Il Vangelo della domenica. Tutto quello che il Padre possiede è mio; lo Spirito prenderà del mio e ve lo annuncerà (Gv 16,12-15)

(a cura Redazione “Il sismografo”)

“In quel tempo, disse Gesù ai suoi discepoli: «Molte cose ho ancora da dirvi, ma per il momento non siete capaci di portarne il peso. Quando verrà lui, lo Spirito della verità, vi guiderà a tutta la verità, perché non parlerà da se stesso, ma dirà tutto ciò che avrà udito e vi annuncerà le cose future.
Egli mi glorificherà, perché prenderà da quel che è mio e ve lo annuncerà. Tutto quello che il Padre possiede è mio; per questo ho detto che prenderà da quel che è mio e ve lo annuncerà».”

Parola del Signore 
Commento di mons. Pierbattista Pizzaballa
Per aiutarci ad entrare nel mistero della SS Trinità, la Liturgia ci offre un brano del Vangelo di Giovanni (16,12-15) in cui Gesù parla fondamentalmente dello Spirito Santo.
Ma parlando dello Spirito, Gesù apre uno squarcio su quelle che sono le relazioni che si vivono all’interno della Trinità; non parla dunque solo dello Spirito, ma dice qualcosa anche di sé e del Padre.
E a questo proposito, la prima cosa che veniamo a sapere è che lo Spirito non parla da sé, ma dice tutto ciò che ha udito (Gv 16,13). È un’indicazione importante.
All’interno delle relazioni trinitarie, si vive così: ciascuno non è un individuo singolo, che ha se stesso al centro del proprio orizzonte. Per cui nessuno parla di sé, né parla da sé, di ciò che decide, o pensa, o vuole.
Ciascuno, al contrario, non condivide e non dona se non ciò che a sua volta ha ricevuto.
Dev’essere molto bello vivere così; così capaci di raccontare non se stessi, ma un altro; capaci di parlare di un altro, di dire quello che l’altro pensa, dice, vuole, desidera, realizza.
Questa è la vita della Trinità: una vita in cui nessuno ha bisogno di imporsi, perché è l’altro a farlo per me, a custodire e a garantire la mia esistenza.

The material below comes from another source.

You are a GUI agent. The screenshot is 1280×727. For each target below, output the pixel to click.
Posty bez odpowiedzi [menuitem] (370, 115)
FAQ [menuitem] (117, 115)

Il secondo elemento è rintracciabile nell’aggettivo possessivo “mio”, che nel corso di questi pochi versetti ritorna più volte.

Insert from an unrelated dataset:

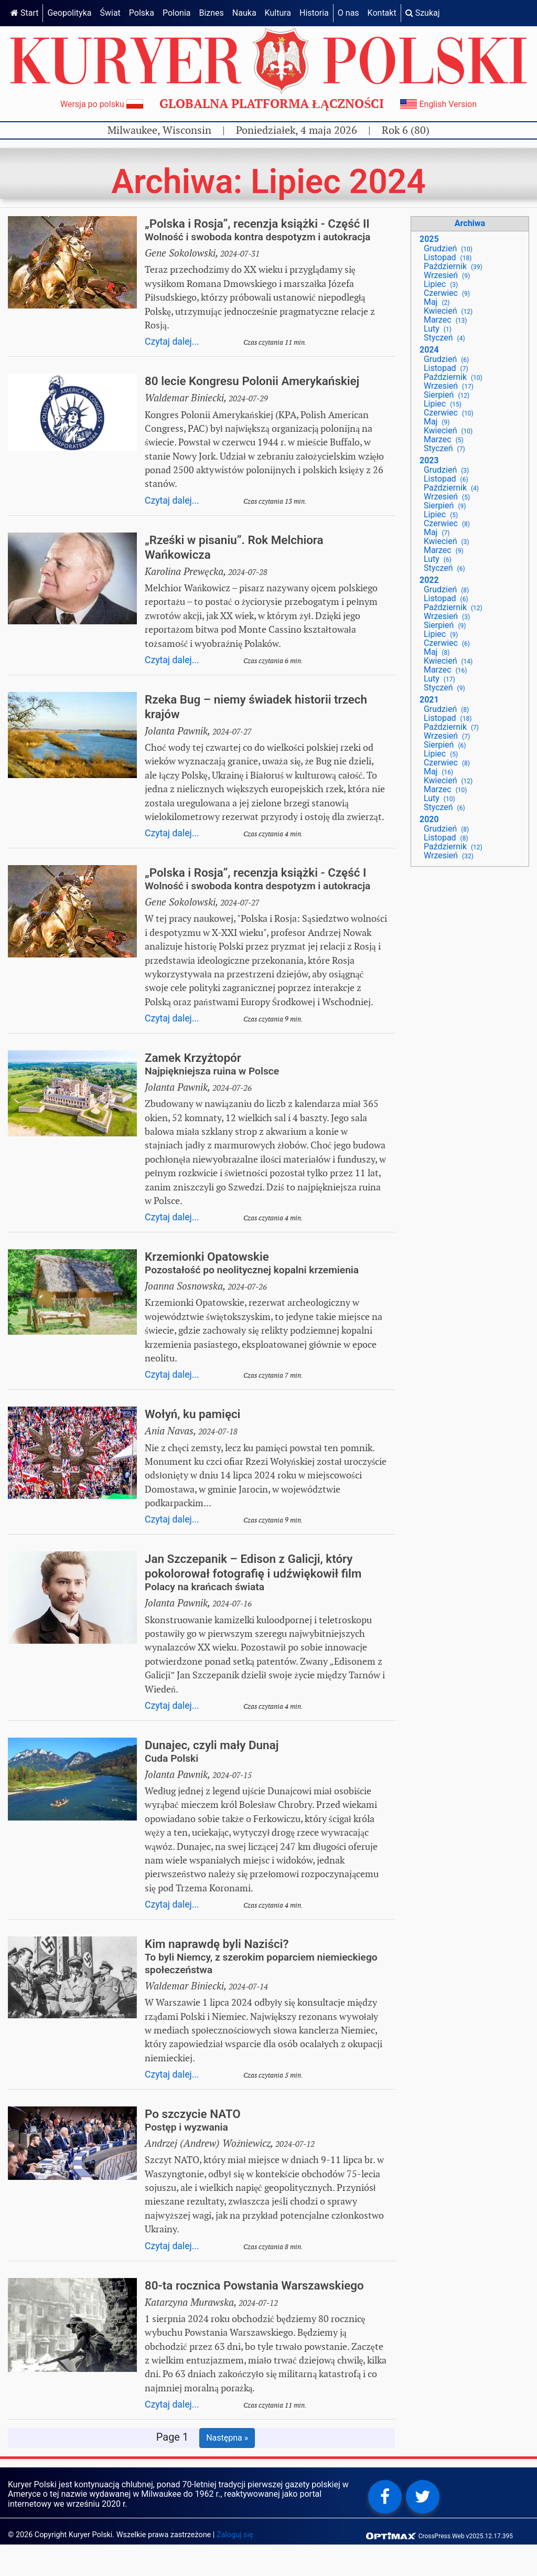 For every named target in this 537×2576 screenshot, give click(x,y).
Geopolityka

È anche questa un’indicazione interessante, perché Gesù sembra dire che all’interno della Trinità niente è posseduto in modo definitivo da nessuno. Non c’è nulla di definitivamente “mio” o “tuo”.
Così Gesù dice che ciò che è del Padre è anche del Figlio; e ciò che è del Figlio è “preso” dallo Spirito perché diventi di tutti, diventi dei discepoli.
Nel Vangelo di Giovanni, questo concetto ritorna più volte.
Per esempio, là dove dice che “Gesù rispose loro: «La mia dottrina non è mia, ma di colui che mi ha mandato.” (Gv 7,16); e più avanti dice che “la parola che voi ascoltate non è mia, ma del Padre che mi ha mandato” (Gv 14, 24).
Ritroviamo cioè spesso questo scambio, questa appartenenza reciproca, questo scambio, per cui è sempre difficile stabilire ciò che sia dell’uno o dell’altro.
O meglio, dalle parole di Gesù è sempre più chiaro che il Padre e il Figlio sono accomunati da un’unica vita, da un unico disegno di salvezza per l’uomo.
Per cui Gesù può arrivare a dire che chi ha visto Lui, in realtà ha visto il Padre (Gv 14,9).
Tutto ciò significa semplicemente che la vita all’interno della Trinità è essenzialmente una vita di amore, e di nient’altro.
E nell’amore non c’è un possesso personale di cui l’altro possa essere escluso, non c’è una proprietà privata che arricchisca uno più di un altro. Altrimenti non sarebbe amore.
Non solo tutto appartiene a tutti, ma ciascuno appartiene completamente all’altro e vive dell’altro.
La buona notizia è che questo stile di vita non è solo all’interno della Trinità: lo Spirito vuole vivere in noi come principio di una vita ugualmente vissuta nell’amore e nel reciproco dono, in cui non ci sia più bisogno di impossessarsi di nulla, perché si è tutti ugualmente e immensamente ricchi del dono dell’altro, di ciò che si riceve e di ciò che si dona.